I’m trying to decide whom Rabbit Hole will satisfy. Anyone drawn to the theater purely by Nicole Kidman’s star power will find a film so deeply suffused by sadness that it hardly qualifies as “entertainment” in the usual sense. Those already familiar with the subject matter and hoping for a cathartic experience may be disappointed by the trite moral tacked onto the story.

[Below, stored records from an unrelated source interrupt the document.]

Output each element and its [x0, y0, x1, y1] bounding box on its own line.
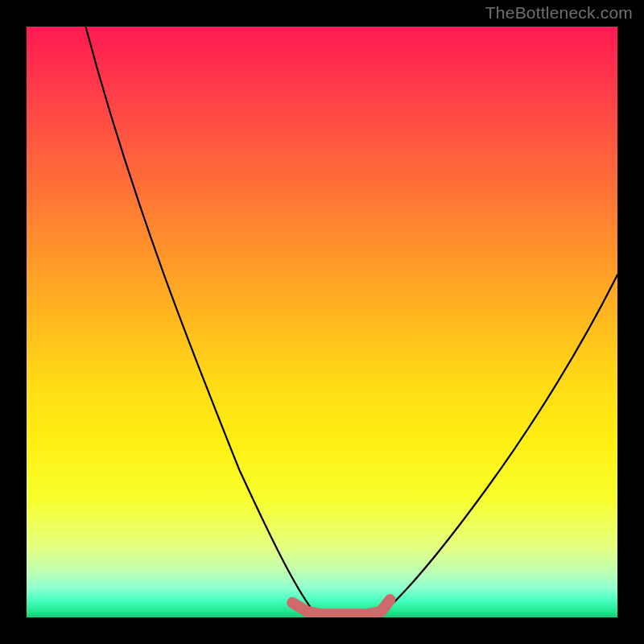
chart-plot-area [27, 27, 617, 617]
chart-frame: TheBottleneck.com [0, 0, 644, 644]
chart-svg [27, 27, 617, 617]
watermark-text: TheBottleneck.com [485, 3, 633, 23]
chart-curve-group [85, 27, 617, 614]
left-branch-curve [85, 27, 316, 614]
right-branch-curve [381, 275, 617, 614]
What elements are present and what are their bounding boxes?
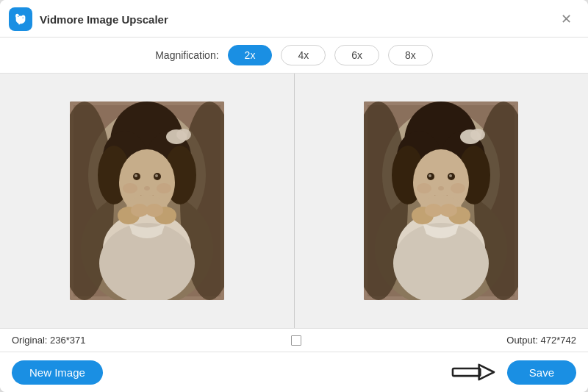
app-icon: [9, 7, 32, 31]
mag-2x-button[interactable]: 2x: [228, 45, 273, 65]
original-photo: [70, 101, 224, 300]
upscaled-image-panel: [295, 74, 589, 328]
bottom-bar: New Image Save: [0, 352, 588, 392]
elephant-icon: [12, 11, 29, 27]
title-left: Vidmore Image Upscaler: [9, 7, 168, 31]
output-dimensions: Output: 472*742: [506, 335, 576, 346]
magnification-bar: Magnification: 2x 4x 6x 8x: [0, 38, 588, 74]
svg-rect-66: [364, 101, 518, 300]
preview-checkbox[interactable]: [291, 335, 301, 346]
close-button[interactable]: ✕: [556, 11, 576, 27]
arrow-right-icon: [451, 360, 495, 385]
original-photo-container: [70, 101, 224, 300]
title-bar: Vidmore Image Upscaler ✕: [0, 0, 588, 38]
mag-6x-button[interactable]: 6x: [334, 45, 379, 65]
mag-8x-button[interactable]: 8x: [388, 45, 433, 65]
svg-point-3: [15, 14, 19, 18]
svg-rect-67: [453, 368, 480, 376]
svg-rect-36: [70, 101, 224, 300]
app-window: Vidmore Image Upscaler ✕ Magnification: …: [0, 0, 588, 392]
svg-point-5: [18, 16, 18, 17]
status-bar: Original: 236*371 Output: 472*742: [0, 328, 588, 352]
save-button[interactable]: Save: [507, 360, 576, 385]
new-image-button[interactable]: New Image: [12, 360, 103, 385]
original-dimensions: Original: 236*371: [12, 335, 85, 346]
svg-point-6: [22, 17, 23, 18]
magnification-label: Magnification:: [155, 49, 218, 61]
app-title: Vidmore Image Upscaler: [40, 13, 168, 26]
svg-rect-4: [18, 22, 20, 25]
upscaled-photo-container: [364, 101, 518, 300]
upscaled-photo: [364, 101, 518, 300]
image-area: [0, 74, 588, 328]
svg-marker-68: [478, 365, 493, 379]
mag-4x-button[interactable]: 4x: [281, 45, 326, 65]
right-actions: Save: [451, 360, 576, 385]
original-image-panel: [0, 74, 295, 328]
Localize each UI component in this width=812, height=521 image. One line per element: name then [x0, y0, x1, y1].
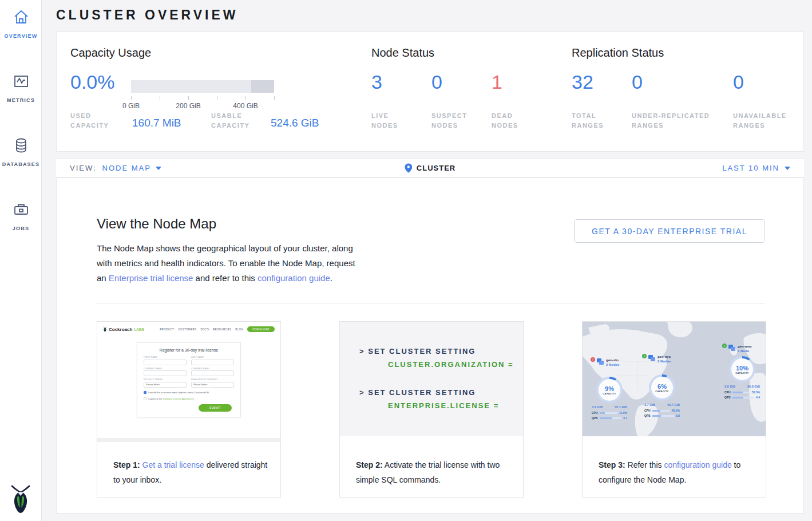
gauge-tick	[188, 96, 189, 100]
minisite-brand-text: Cockroach	[109, 327, 132, 332]
step1-screenshot: Cockroach LABS PRODUCT CUSTOMERS DOCS RE…	[97, 322, 280, 442]
step3-label: Step 3:	[599, 460, 625, 469]
step3-caption: Step 3: Refer this configuration guide t…	[599, 457, 755, 487]
map-location-ams: ✓ geo-ams1 Node	[722, 344, 752, 353]
total-ranges-label: TOTAL RANGES	[572, 111, 604, 131]
locality-node-count: 2 Nodes	[606, 363, 619, 366]
node-cubes-icon	[597, 358, 604, 365]
breadcrumb-cluster: CLUSTER	[405, 159, 455, 177]
status-ok-icon: ✓	[722, 344, 727, 348]
step1-label: Step 1:	[113, 460, 140, 469]
minisite-checkbox-license: I agree to the Software License Agreemen…	[144, 397, 234, 400]
unavailable-ranges-value: 0	[733, 71, 744, 93]
minisite-field: PROJECT PHASEPlease Select	[144, 378, 187, 388]
checkbox-icon	[144, 397, 146, 400]
node-map-panel: View the Node Map The Node Map shows the…	[56, 177, 804, 514]
sidebar-item-label: JOBS	[13, 226, 29, 231]
sidebar-item-databases[interactable]: DATABASES	[0, 128, 42, 174]
capacity-total: 36.6 GiB	[747, 385, 760, 388]
sidebar-item-overview[interactable]: OVERVIEW	[0, 0, 42, 46]
sidebar-item-jobs[interactable]: JOBS	[0, 192, 42, 238]
view-bar: VIEW: NODE MAP CLUSTER LAST 10 MIN	[56, 159, 804, 177]
gauge-tick-label: 0 GiB	[114, 102, 148, 110]
step1-card: Cockroach LABS PRODUCT CUSTOMERS DOCS RE…	[97, 321, 281, 498]
dead-nodes-label: DEAD NODES	[492, 111, 518, 131]
minisite-brand: Cockroach LABS	[103, 326, 144, 332]
minisite-nav-item: DOCS	[200, 328, 209, 331]
cluster-overview-page: OVERVIEW METRICS DATABASES JOBS	[0, 0, 812, 521]
minisite-submit-button: SUBMIT	[199, 404, 232, 412]
sidebar-item-metrics[interactable]: METRICS	[0, 64, 42, 110]
get-enterprise-trial-button[interactable]: GET A 30-DAY ENTERPRISE TRIAL	[574, 219, 765, 243]
status-alert-icon: !	[591, 357, 595, 362]
capacity-used: 3.2 GiB	[592, 405, 603, 409]
get-trial-license-link[interactable]: Get a trial license	[142, 460, 204, 469]
view-selector-value: NODE MAP	[102, 164, 151, 172]
capacity-used: 3.7 GiB	[644, 403, 655, 406]
gauge-tick	[274, 96, 275, 100]
sql-code-block: > SET CLUSTER SETTING CLUSTER.ORGANIZATI…	[340, 322, 523, 436]
suspect-nodes-value: 0	[431, 71, 442, 93]
locality-node-count: 1 Node	[738, 349, 749, 353]
map-location-nyc: ✓ geo-nyc2 Nodes	[642, 354, 671, 364]
minisite-footer	[97, 438, 280, 442]
sidebar-item-label: DATABASES	[2, 161, 39, 167]
jobs-icon	[12, 200, 30, 219]
configuration-guide-link[interactable]: configuration guide	[664, 460, 731, 469]
sidebar: OVERVIEW METRICS DATABASES JOBS	[0, 0, 42, 521]
node-map-heading: View the Node Map	[97, 216, 216, 232]
minisite-field: REASON FOR INTERESTPlease Select	[191, 378, 234, 388]
node-status-title: Node Status	[371, 46, 434, 60]
minisite-nav-item: CUSTOMERS	[178, 328, 196, 331]
step2-card: > SET CLUSTER SETTING CLUSTER.ORGANIZATI…	[339, 321, 524, 498]
gauge-tick	[160, 96, 160, 100]
capacity-total: 35.1 GiB	[615, 405, 627, 409]
minisite-nav-item: BLOG	[235, 328, 243, 331]
capacity-donut-sfo: 9%CAPACITY	[596, 377, 623, 403]
unavailable-ranges-label: UNAVAILABLE RANGES	[733, 111, 787, 131]
sidebar-item-label: METRICS	[7, 97, 35, 103]
step2-label: Step 2:	[356, 460, 383, 469]
description-text: and refer to this	[193, 273, 258, 283]
minisite-nav-item: RESOURCES	[213, 328, 231, 331]
minisite-checkbox-updates: I would like to receive email updates ab…	[144, 391, 234, 394]
gauge-tick-label: 400 GiB	[228, 102, 263, 110]
replication-status-title: Replication Status	[572, 46, 664, 60]
sql-command: SET CLUSTER SETTING	[368, 347, 476, 356]
suspect-nodes-label: SUSPECT NODES	[431, 111, 467, 131]
gauge-tick	[217, 96, 217, 100]
view-label: VIEW:	[70, 164, 97, 172]
content-area: CLUSTER OVERVIEW Capacity Usage 0.0% 0 G…	[42, 0, 812, 521]
prompt-char: >	[359, 347, 365, 356]
capacity-total: 43.7 GiB	[667, 403, 680, 406]
gauge-tick	[131, 96, 132, 100]
minisite-field: FIRST NAME	[144, 356, 187, 365]
node-map-preview: ! geo-sfo2 Nodes 9%CAPACITY 3.2 GiB35.1 …	[583, 322, 766, 436]
divider	[97, 303, 765, 303]
configuration-guide-link[interactable]: configuration guide	[258, 273, 330, 283]
time-range-selector[interactable]: LAST 10 MIN	[722, 159, 790, 177]
capacity-usage-title: Capacity Usage	[70, 46, 151, 60]
capacity-gauge	[131, 80, 274, 93]
used-capacity-label: USED CAPACITY	[70, 111, 109, 131]
gauge-tick	[245, 96, 246, 100]
minisite-form-title: Register for a 30-day trial license	[144, 348, 234, 352]
cockroach-bug-icon	[103, 326, 107, 332]
summary-panel: Capacity Usage 0.0% 0 GiB 200 GiB 400 Gi…	[56, 31, 804, 152]
node-cubes-icon	[648, 355, 656, 362]
status-ok-icon: ✓	[642, 354, 647, 358]
chevron-down-icon	[785, 167, 790, 170]
locality-name: geo-sfo	[606, 358, 619, 362]
home-icon	[12, 8, 30, 26]
dead-nodes-value: 1	[492, 71, 502, 93]
enterprise-trial-license-link[interactable]: Enterprise trial license	[109, 273, 193, 283]
gauge-tick-label: 200 GiB	[171, 102, 205, 110]
page-title: CLUSTER OVERVIEW	[56, 7, 239, 23]
cockroachdb-logo-icon	[10, 484, 31, 514]
minisite-download-button: DOWNLOAD	[247, 326, 275, 332]
usable-capacity-value: 524.6 GiB	[271, 117, 319, 129]
view-selector[interactable]: NODE MAP	[102, 164, 161, 172]
live-nodes-label: LIVE NODES	[371, 111, 398, 131]
minisite-nav-item: PRODUCT	[160, 328, 174, 331]
locality-metrics: CPU58.3% QPS4.4	[724, 390, 760, 401]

The movie’s desire to end on a hopeful note is frustrating because it undercuts the more interesting question at its core: If a person doesn’t believe in a God and rejects the notion that there’s a divine plan at work behind even the most tragic events, where does she turn to make sense of this world? If our universe is inherently chaotic, governed by a series of random collisions and coincidences, then what’s the point of investing one’s emotions in the continuous effort necessary to live? When a squirrel darting into a street can cause everything that one values most to come crashing down, what’s the point of it all?

As the film opens, it’s been eight months since Becca (Kidman) and Howie (Aaron Eckhart) lost their 4-year-old son. The pictures he drew remain hanging on the refrigerator door. His bedroom sits just as it was before the accident. His upper-middle-class parents have continued playing out their lives — Becca planting in her garden, Howie playing squash at the club — but under the surface they are both severely broken.

They begin attending a support group for grieving parents, in a futile attempt to seek comfort. Another couple in the group speaks of how they’ve made peace with their own loss. God took their daughter, they say, because he needed another angel. Becca, who lacks any faith in an afterlife, lashes out at their delusions. “Why didn’t he just make another angel?” she asks, mockingly. “I mean, he’s God, after all.”

Becca never returns to the group after that. Howie does, and he strikes up a friendship with a woman who’s been attending for eight years. They make a connection, mostly because they’re able to enjoy each other’s company in ways no longer possible with their own spouses. Together they can set aside the overwhelming grief and relax. They’re able to have fun again.

Meanwhile, Becca begins to follow a teenage boy (Miles Teller) whom she sees riding a school bus one day. The mystery of why she’s stalking this kid is sustained well. (I felt a jolt of surprise in learning the answer.) It’s through her relationship with this boy that Becca is finally able to reorient her universe. He offers her a thoroughly scientific reason for beginning to believe again in the possibilities that remain for her life.

The scenes between Becca and the boy play with such truth and grace that I wish there had been more of them. Instead we get a late speech by Becca’s mother (Dianne Wiest), which serves only to underline the grating this-too-shall-pass, it-gets-better-one-day-at-a-time lesson. It should have been excised entirely.

And yet, as much as I consider that concluding message to be fortune-cookie philosophy, I can’t entirely discount that someone, somewhere might find comfort from it.

I’ve never faced anything like the tragedy suffered by these characters. It’s possible that for those who have, a fortune cookie is the perfect salve.